The monitor utility is a simple command line system resource monitoring tool for gathering such telemetry and is available as a module.

module load monitor

Complete documentation is available online at resource-monitor.readthedocs.io. A full manual page is also available for reference, man monitor.

In the context of a SLURM job you will need to put this monitoring task in the background to allow the rest of your job script to proceed. Be sure to interrupt these tasks at the end of your job.

#!/bin/bash
# FILENAME: monitored_job.sh

module load monitor

# track GPU load
monitor gpu percent >gpu-percent.log &
GPU_PID=$!

# track CPU load
monitor cpu percent >cpu-percent.log &
CPU_PID=$!

# your code here

# shut down the resource monitors
kill -s INT $GPU_PID $CPU_PID

A particularly elegant solution would be to include such tools in your prologue script and have the tear down in your epilogue script.

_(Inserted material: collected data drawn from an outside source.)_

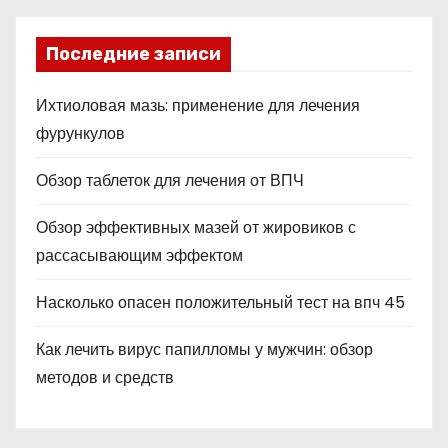
ni
ki
Последние записи
Ихтиоловая мазь: применение для лечения
фурункулов
Обзор таблеток для лечения от ВПЧ
Обзор эффективных мазей от жировиков с
рассасывающим эффектом
Насколько опасен положительный тест на впч 45
Как лечить вирус папилломы у мужчин: обзор
методов и средств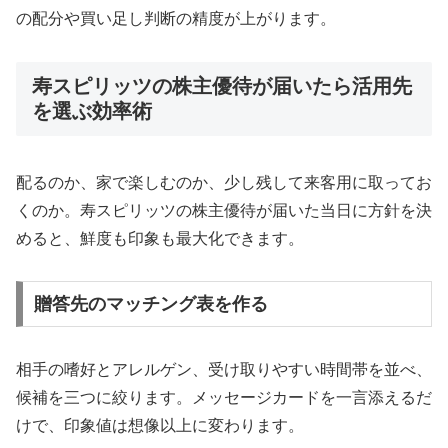
の配分や買い足し判断の精度が上がります。
寿スピリッツの株主優待が届いたら活用先
を選ぶ効率術
配るのか、家で楽しむのか、少し残して来客用に取ってお
くのか。寿スピリッツの株主優待が届いた当日に方針を決
めると、鮮度も印象も最大化できます。
贈答先のマッチング表を作る
相手の嗜好とアレルゲン、受け取りやすい時間帯を並べ、
候補を三つに絞ります。メッセージカードを一言添えるだ
けで、印象値は想像以上に変わります。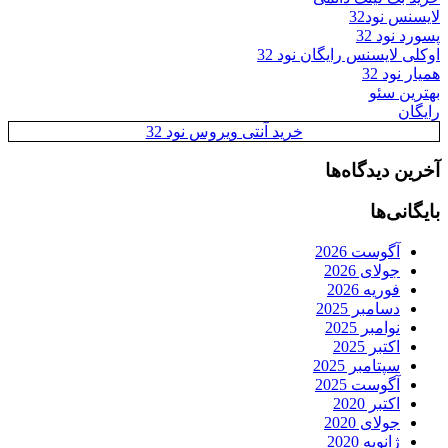
لایسنس نود32
پسورد نود 32
اوکلی لایسنس رایگان نود 32
همیار نود 32
بهترین سئو
رایگان
خرید آنتی ویروس نود 32
آخرین دیدگاه‌ها
بایگانی‌ها
آگوست 2026
جولای 2026
فوریه 2026
دسامبر 2025
نوامبر 2025
اکتبر 2025
سپتامبر 2025
آگوست 2025
اکتبر 2020
جولای 2020
ژانویه 2020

For large distributed jobs spread across multiple nodes, mpiexec can be used to gather telemetry from all nodes in the job. The hostname is included in each line of output so that data can be grouped as such. A concise way of constructing the needed list of hostnames in SLURM is to simply use srun hostname | sort -u.

#!/bin/bash
# FILENAME: monitored_job.sh

module load monitor

# track all GPUs (one monitor per host)
mpiexec -machinefile <(srun hostname | sort -u) \
    monitor gpu percent >gpu-percent.log &
GPU_PID=$!

# track all CPUs (one monitor per host)
mpiexec -machinefile <(srun hostname | sort -u) \
    monitor cpu percent --all-cores >cpu-percent.log &
CPU_PID=$!

# your code here

# shut down the resource monitors
kill -s INT $GPU_PID $CPU_PID

To get resource data in a more readily computable format, the monitor program can be told to output in CSV format with the --csv flag.

monitor gpu memory --csv >gpu-memory.csv

For a distributed job you will need to suppress the header lines otherwise one will be created by each host.

monitor gpu memory --csv | head -1 >gpu-memory.csv
mpiexec -machinefile <(srun hostname | sort -u) \
    monitor gpu memory --csv --no-header >>gpu-memory.csv